There may have been issues with homeplug 11mb v1 adaptors but not the newer ones ...


----------



## MAD4IT (Apr 3, 2003)

Thanks all,

Decided to go for NETGEAR HDX101 starter kit (2 adaptors £130ish but speeds up to 200Mbps) and will post back and let you know how I get on. 

Just need to wait for everything to be delivered.


----------



## AWT (Aug 25, 2005)

Pete77 said:


> Seem to be a few UK WRT54Gs on sale at http://search.ebay.co.uk/WRT54GL_W0QQfkrZ1QQfltZ9QQfromZR8
> 
> Are these not the same as the WRT54GL?


The GL is pretty much the same as a GS version 4 unit. Reputedly the 'L' means that it supports Linux and in turn you can flash it with one of the community firmware projects such as DD-WRT. GS version 5 and above have less memory and are designed for the VxWorks operating system and are regarded as _unhackable_.

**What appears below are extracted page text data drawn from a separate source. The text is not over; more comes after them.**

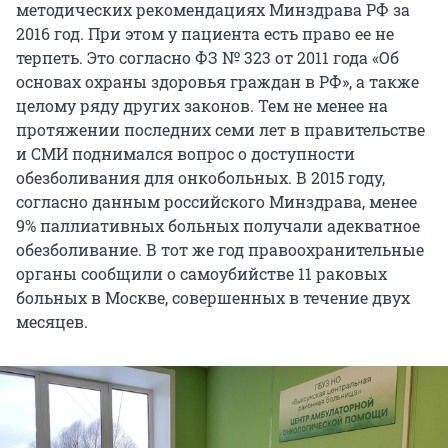
методических рекомендациях Минздрава РФ за
2016 год. При этом у пациента есть право ее не
терпеть. Это согласно ФЗ № 323 от 2011 года «Об
основах охраны здоровья граждан в РФ», а также
целому ряду других законов. Тем не менее на
протяжении последних семи лет в правительстве
и СМИ поднимался вопрос о доступности
обезболивания для онкобольных. В 2015 году,
согласно данным российского Минздрава, менее
9% паллиативных больных получали адекватное
обезболивание. В тот же год правоохранительные
органы сообщили о самоубийстве 11 раковых
больных в Москве, совершенных в течение двух
месяцев.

The actual product I'm looking for is the WRT*SL*54GS - this has more RAM/NVRAM and more importantly (to me) it has a built in USB hub and so it has the potential for running as a NAS device. The DD-WRT firmware project is allegedly working hard on exposing its potential with daily firmware builds. Unless I can find one locally I think I'm stuck with getting one on eBay from the US


----------



## MAD4IT (Apr 3, 2003)

Finally received my TurboNet card & new 300Gb HD with TivoWeb. I must say the TurboNet card is a complete pig to install unless you have kiddie fingers  so my top tip is to use a flat wooden spatula to get between the card and the back of the case which allows you to simply push it on whilst using your other hand just to keep it square.  

Tivo is now connected to my network using the NetGear Powerline HDX101 adaptors which are absolutely fantastic and have to be the easiest network devices I have ever used, requiring zero configuration unless you want to add a network id to make them a bit more secure but this is also really easy. My only critism with the devices is that they are slightly too big and get in the way of the plug sockets on/off switch.

So everything is working great and I can HTTP to the Tivo the problem I have is I can't make a daily call over the network which was the default setting for the TivoWeb install, I have now changed this to dialup using nic_config_tivo just so I can run the guided setup which takes forever. 

Searching the web and these forums I found some references to daily call failing on NTL broadband due to NTL's proxies but I can't find any instructions on how to fix it.

Can anyone please point me in the right direction?

Thanks


----------